Choose one differential diagnosis for cough and discuss the presenting symptoms, diagnostic testing, and treatment.

          Allergic rhinitis results from a IgE mediated inflammation of the mucosa in the nares after exposure to an allergen (Sharma, Hashmi, & Alhajjaj, 2019). The response to this exposure includes sneezing, congestion rhinorrhea, and mucosa hyperactivity (Sharma, Hashmi, & Alhajjaj, 2019). Allergic rhinitis can be seasonal, which is normally related to outdoor allergens, or perineal, which is normally related to indoor allergens (Sharma, Hashmi, & Alhajjaj, 2019). Risk factors include family history, tobacco smoke exposure, history of asthma, pets in the house, and houses infested with roaches (Sharma, Hashmi, & Alhajjaj, 2019). History and physical exam are crucial to diagnose allergic rhinitis, identifying nature, onset time, and duration of symptoms (Sharma, Hashmi, & Alhajjaj, 2019). Other information that will be significant to allergic rhinitis includes whether the patient has a history of atopic dermatitis or food allergies, or both (Sharma, Hashmi, & Alhajjaj, 2019). History of nasal congestion, itchy nose, watery itching eyes, itching ears, or sneezing is also significant in the diagnosis of the condition.

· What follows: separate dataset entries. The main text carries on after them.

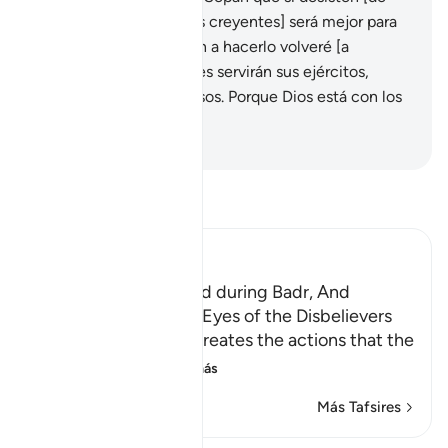
combatir al Islam y a los creyentes] será mejor para
ustedes; pero si vuelven a hacerlo volveré [a
castigarlos] y de nada les servirán sus ejércitos,
aunque fueran numerosos. Porque Dios está con los
creyentes.
-
Sheikh Isa Garcia
Lee Tafsir
Ibn Kathir (Abridged)
Allah's Signs displayed during Badr, And
throwing Sand in the Eyes of the Disbelievers
Allah states that He creates the actions that the
servants perfo
…
Leer más
Más Tafsires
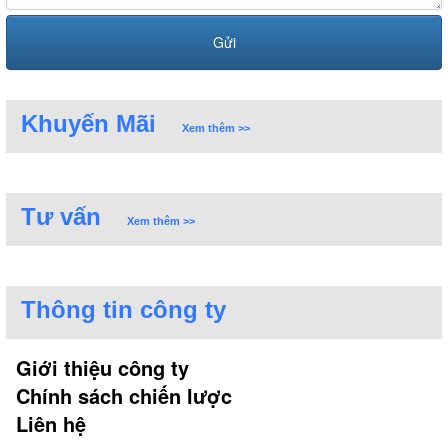
Khuyến Mãi
Xem thêm >>
Tư vấn
Xem thêm >>
Thông tin công ty
Giới thiệu công ty
Chính sách chiến lược
Liên hệ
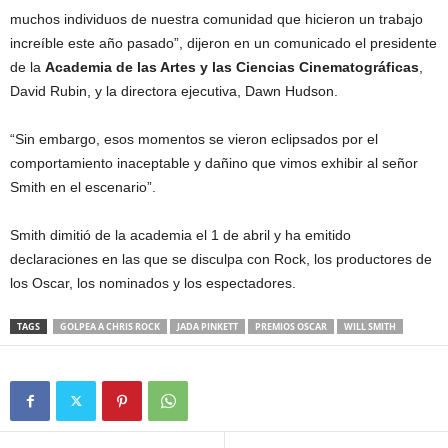
muchos individuos de nuestra comunidad que hicieron un trabajo
increíble este año pasado”, dijeron en un comunicado el presidente
de la
Academia de las Artes y las Ciencias Cinematográficas
,
David Rubin, y la directora ejecutiva, Dawn Hudson.
“Sin embargo, esos momentos se vieron eclipsados por el
comportamiento inaceptable y dañino que vimos exhibir al señor
Smith en el escenario”.
Smith dimitió de la academia el 1 de abril y ha emitido
declaraciones en las que se disculpa con Rock, los productores de
los Oscar, los nominados y los espectadores.
TAGS
GOLPEA A CHRIS ROCK
JADA PINKETT
PREMIOS OSCAR
WILL SMITH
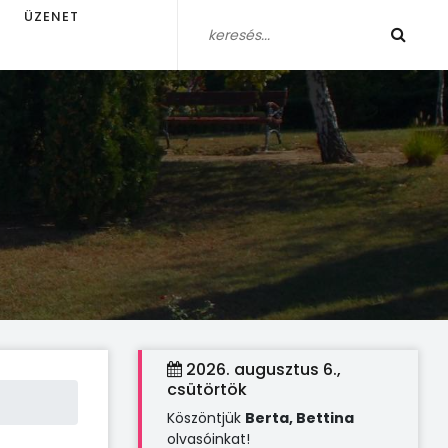
ÜZENET
2026. augusztus 6.,
csütörtök
Köszöntjük
Berta, Bettina
olvasóinkat!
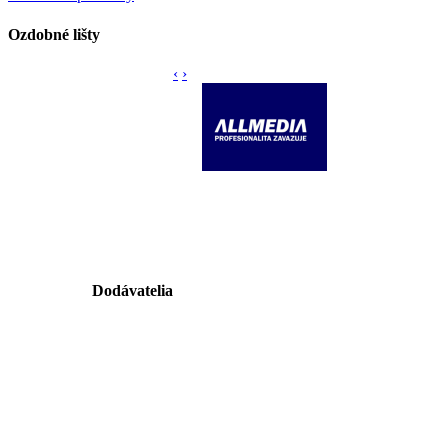
Ozdobné lišty
‹
›
Dodávatelia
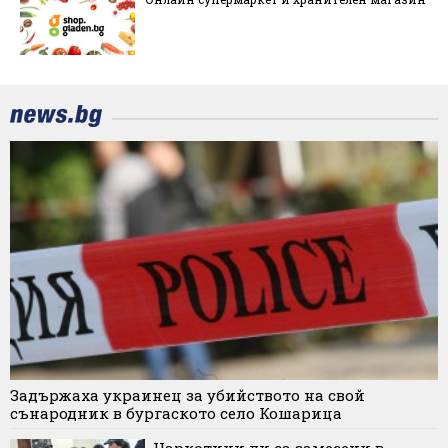
Задържаха украинец за убийството на свой
сънародник в бургаското село Кошарица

          Findings during physical exam include dark circles under the eyes, rubbing of the nose, rhinorrhea, clear nasal discharge, blue-gray, pale nasal mucosa, post-nasal discharge, and oropharyngeal lymphoid tissue hypertrophy (Wheatley & Togias, 2015). Differential diagnosis includes infection rhinitis, medication-induced cough, rebound effect after continuous use of decongestants, vasomotor rhinitis, adenoidal hypertrophy, and septal abnormalities (Wheatley & Togias, 2015). The first line of treatment is second-generation antihistamines such as cetirizine and loratadine. The second line of treatment includes nasal antihistamine and first-generation antihistamines.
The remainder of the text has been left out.